Founded by a trio of former cybersecurity operators at the Fort Meade-based National Security Agency in 2015, Huntress started as what CEO Kyle Hanslovan called “a cute idea.”
The Ellicott City-based company has since grown into a business that reaches 16,000 small and medium-sized businesses in North America.
This week, the company announced that it raised $18 million in a Series A funding round led by San Fransisco-based cybersecurity venture fund ForgePoint Capital. The firm itself made headlines Wednesday after closing on a new $450 million fund.
In a statement, ForgePoint VP Ernie Bio said the firm was “impressed by the Huntress team’s domain expertise, relentless drive and passion to protect all customers from today’s advanced cyberthreats.”
It started from Hanslovan’s own work on how attackers gain “persistence” to remain in IT systems over long periods of time. Along with cofounders Chris Bisnett and John Ferrell, Hanslovan set out to test new techniques that could apply to this problem. They thought it could be a side project at first.
After testing with the NSA and a stint in a cohort of Northern Virginia cybersecurity accelerator Mach37 in 2015, the trio recognized how the tool could help find threats.

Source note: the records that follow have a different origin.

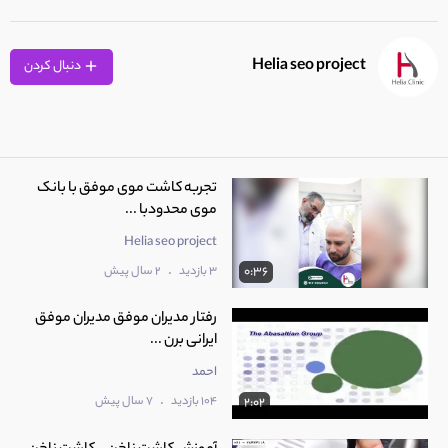
Helia seo project
دنبال کردن
تجربه کاشت موی موفق با بانک
موی محدودبا ...
Helia seo project
.
3 بازدید
2 سال پیش
0:36
رفتار مدیران موفق مدیران موفق
ایرانی برن ...
احمد
.
104 بازدید
7 سال پیش
2:02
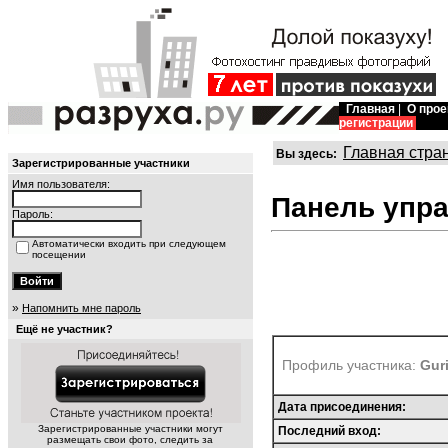
Главная
|
О прое
регистрации
Главная стра
Вы здесь:
Зарегистрированные участники
Имя пользователя:
Панель упр
Пароль:
Автоматически входить при следующем
посещении
»
Напомнить мне пароль
Ещё не участник?
Профиль участника:
Gur
Дата присоединения:
Зарегистрированные участники могут
Последний вход:
размещать свои фото, следить за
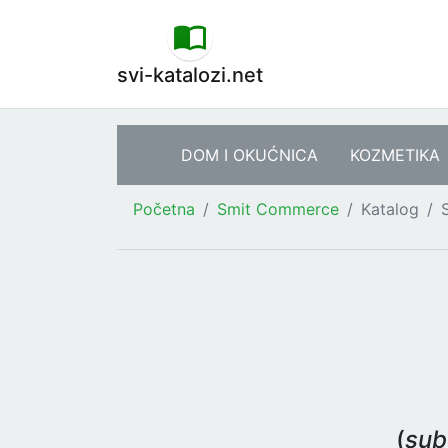
svi-katalozi.net
DOM I OKUĆNICA
KOZMETIKA
Početna
Smit Commerce
Katalog
(
sub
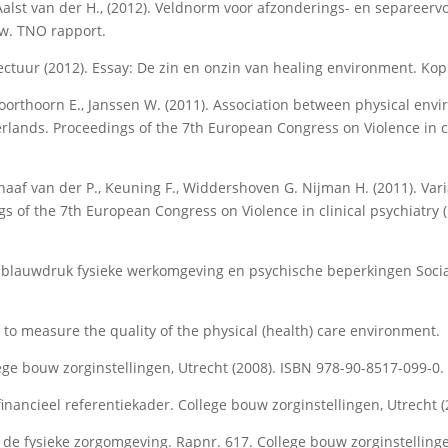
 Aalst van der H., (2012). Veldnorm voor afzonderings- en separeer
w. TNO rapport.
ectuur (2012). Essay: De zin en onzin van healing environment. Kopp
oorthoorn E., Janssen W. (2011). Association between physical envir
lands. Proceedings of the 7th European Congress on Violence in cli
aaf van der P., Keuning F., Widdershoven G. Nijman H. (2011). Vari
 of the 7th European Congress on Violence in clinical psychiatry 
n, blauwdruk fysieke werkomgeving en psychische beperkingen Soci
ol to measure the quality of the physical (health) care environment.
lege bouw zorginstellingen, Utrecht (2008). ISBN 978-90-8517-099-0.
inancieel referentiekader. College bouw zorginstellingen, Utrecht (
n de fysieke zorgomgeving. Rapnr. 617. College bouw zorginstellinge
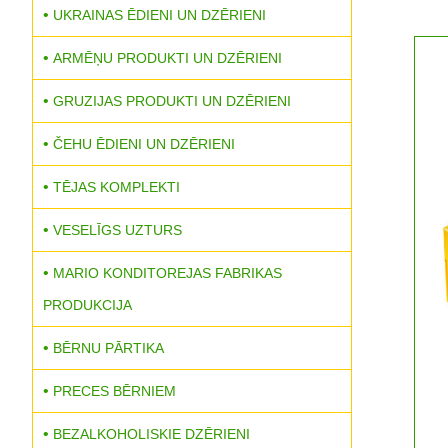
UKRAINAS ĒDIENI UN DZĒRIENI
ARMĒŅU PRODUKTI UN DZĒRIENI
GRUZIJAS PRODUKTI UN DZĒRIENI
ČEHU ĒDIENI UN DZĒRIENI
TĒJAS KOMPLEKTI
VESELĪGS UZTURS
MARIO KONDITOREJAS FABRIKAS
PRODUKCIJA
BĒRNU PĀRTIKA
PRECES BĒRNIEM
BEZALKOHOLISKIE DZĒRIENI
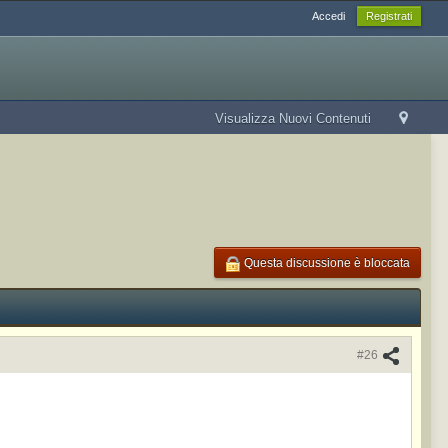
Accedi
Registrati
Visualizza Nuovi Contenuti
Questa discussione è bloccata
#26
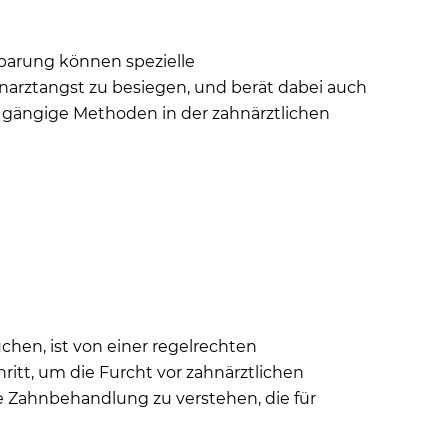
ndigem Zahnersatz?
kose?
nbarung können spezielle
narztangst zu besiegen, und berät dabei auch
e gängige Methoden in der zahnärztlichen
nutzen
hen, ist von einer regelrechten
tt, um die Furcht vor zahnärztlichen
e Zahnbehandlung zu verstehen, die für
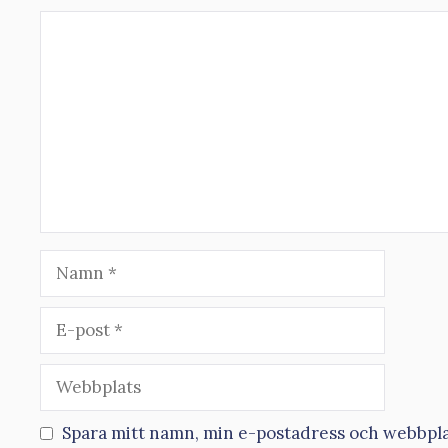
Kommentar
Namn
E-
post
Webbplats
Spara mitt namn, min e-postadress och webbplat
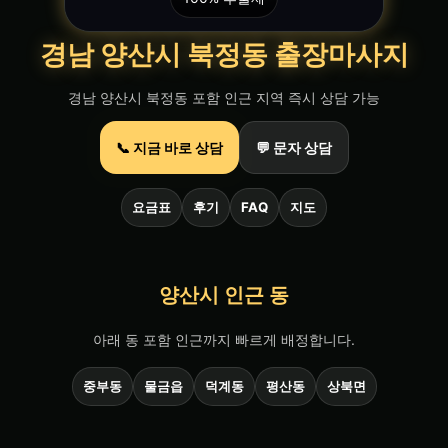
경남 양산시 북정동 출장마사지
경남 양산시 북정동 포함 인근 지역 즉시 상담 가능
📞 지금 바로 상담
💬 문자 상담
요금표
후기
FAQ
지도
양산시 인근 동
아래 동 포함 인근까지 빠르게 배정합니다.
중부동
물금읍
덕계동
평산동
상북면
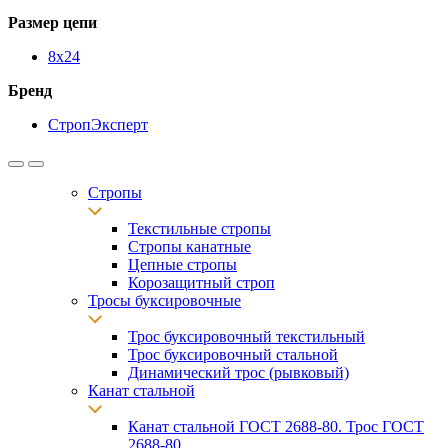
Размер цепи
8х24
Бренд
СтропЭксперт
Стропы
Текстильные стропы
Стропы канатные
Цепные стропы
Корозащитный строп
Тросы буксировочные
Трос буксировочный текстильный
Трос буксировочный стальной
Динамический трос (рывковый)
Канат стальной
Канат стальной ГОСТ 2688-80. Трос ГОСТ
2688-80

They also found a key problem in the market: small and medium-sized businesses often lack advanced cybersecurity tools. But marketing to these businesses one by one presents a challenge, as they are by nature small. To reach them, Huntress designed a model where the product could be offered by outsourced IT firms, which are known as managed service providers. The product is designed to allow junior technicians that these MSPs employ to use Huntress.
The aim: “Somebody with no tech acumen could use this and be a cyber rockstar,” Hanslovan said.
Huntress CEO Kyle Hanslovan likened the product, which can be deployed via the cloud, to an easy button for cybersecurity.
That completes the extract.